Work instruction: With images removed, transcribe each record exactly as it appears.

[Records shown — start]

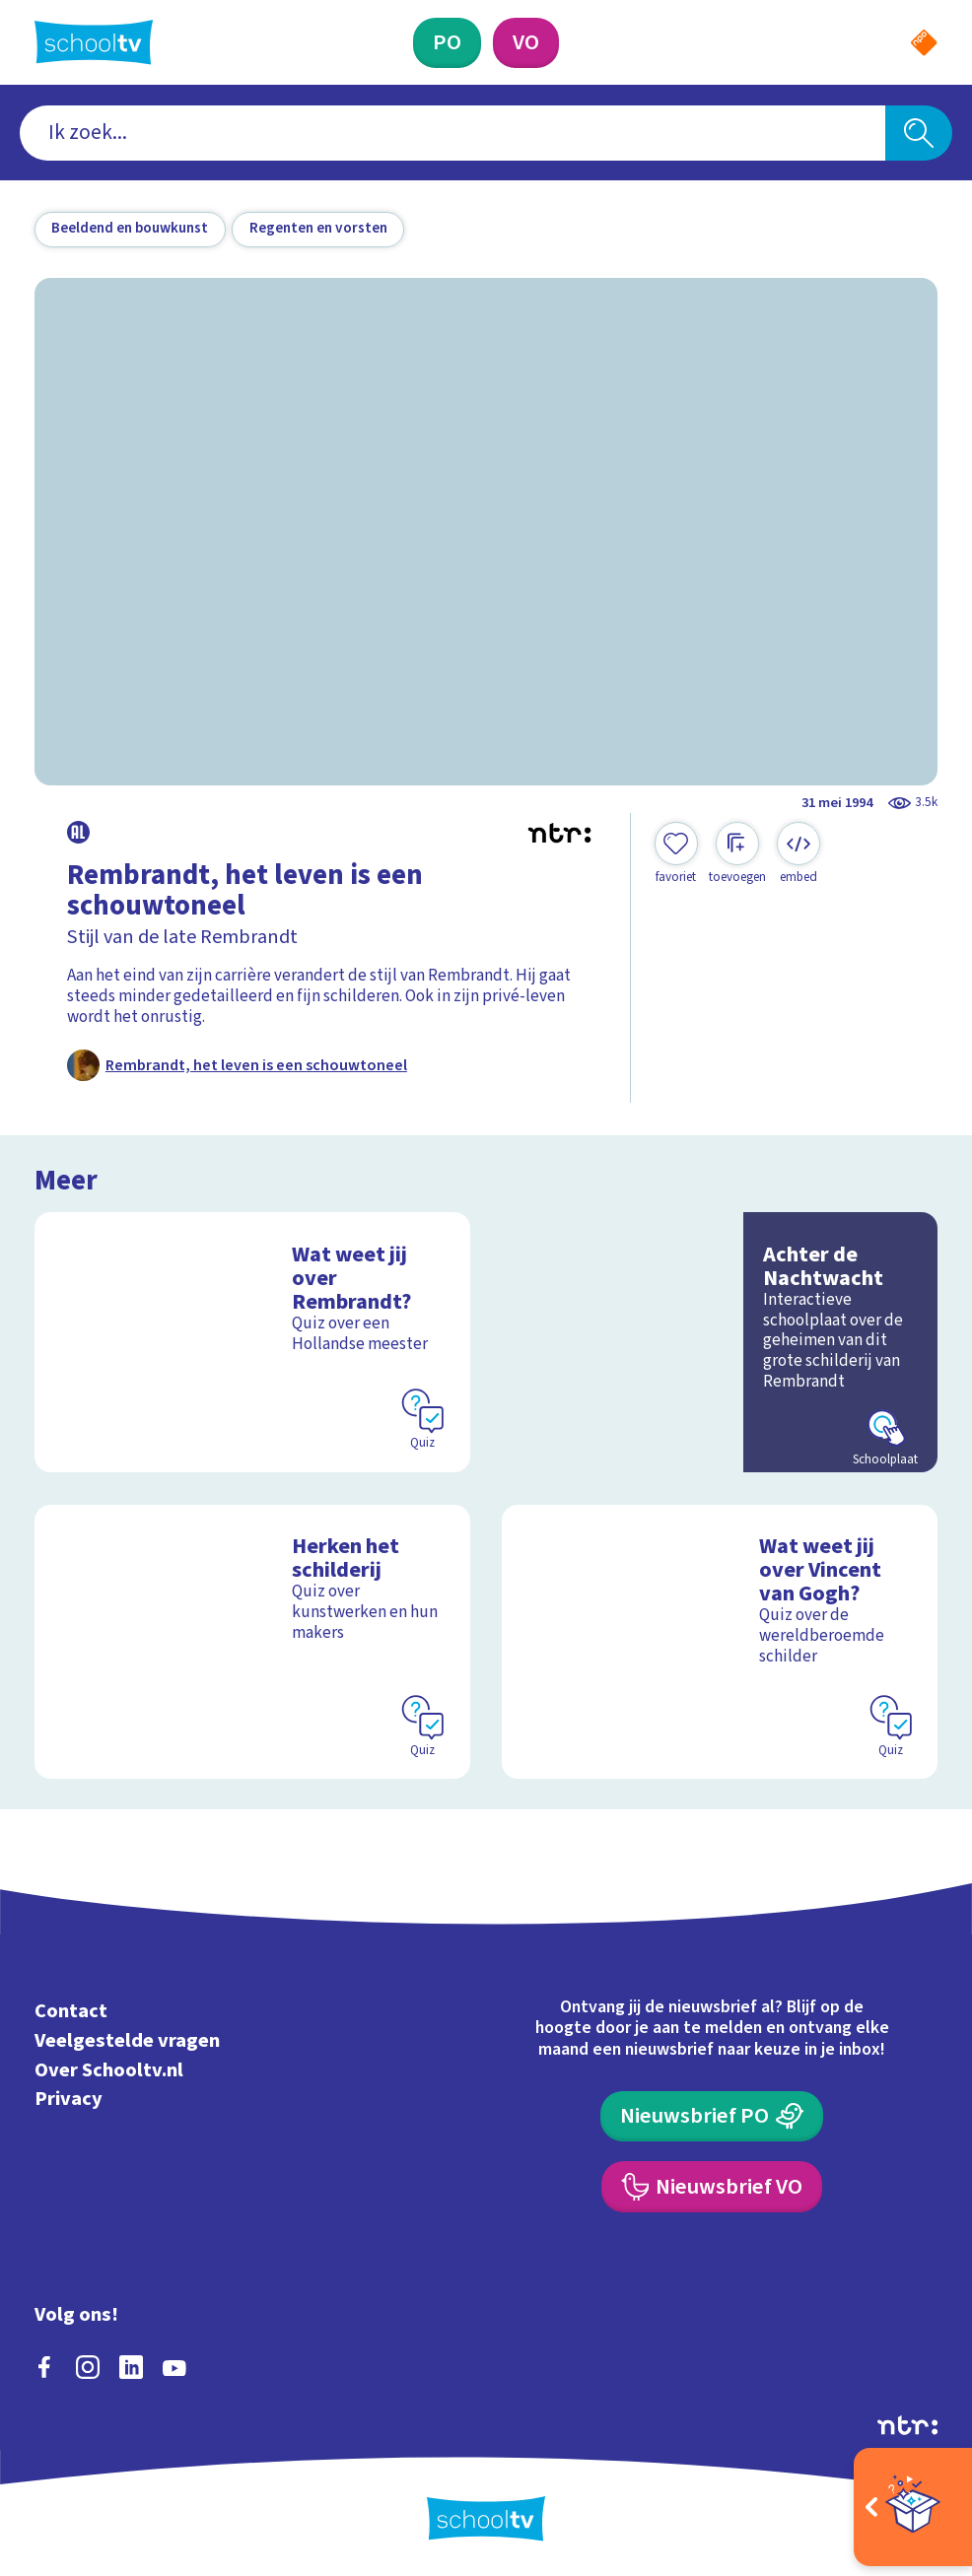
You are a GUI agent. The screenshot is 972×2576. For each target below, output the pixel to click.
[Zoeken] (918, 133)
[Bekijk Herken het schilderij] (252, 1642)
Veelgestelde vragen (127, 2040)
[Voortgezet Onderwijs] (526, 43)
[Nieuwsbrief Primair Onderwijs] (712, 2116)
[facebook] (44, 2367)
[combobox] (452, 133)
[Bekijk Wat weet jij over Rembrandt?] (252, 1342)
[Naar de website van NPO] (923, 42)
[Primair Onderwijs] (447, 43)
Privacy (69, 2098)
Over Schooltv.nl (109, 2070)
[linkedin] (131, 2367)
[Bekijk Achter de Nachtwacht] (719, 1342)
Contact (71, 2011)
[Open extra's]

[Records shown — finish]

Final answer:
You are a GUI agent. The screenshot is 972×2576. For each target below, output the pixel to click.
[Zoeken] (918, 133)
[Bekijk Herken het schilderij] (252, 1642)
Veelgestelde vragen (127, 2040)
[Voortgezet Onderwijs] (526, 43)
[Nieuwsbrief Primair Onderwijs] (712, 2116)
[facebook] (44, 2367)
[combobox] (452, 133)
[Bekijk Wat weet jij over Rembrandt?] (252, 1342)
[Naar de website van NPO] (923, 42)
[Primair Onderwijs] (447, 43)
Privacy (69, 2098)
Over Schooltv.nl (109, 2070)
[linkedin] (131, 2367)
[Bekijk Achter de Nachtwacht] (719, 1342)
Contact (71, 2011)
[Open extra's]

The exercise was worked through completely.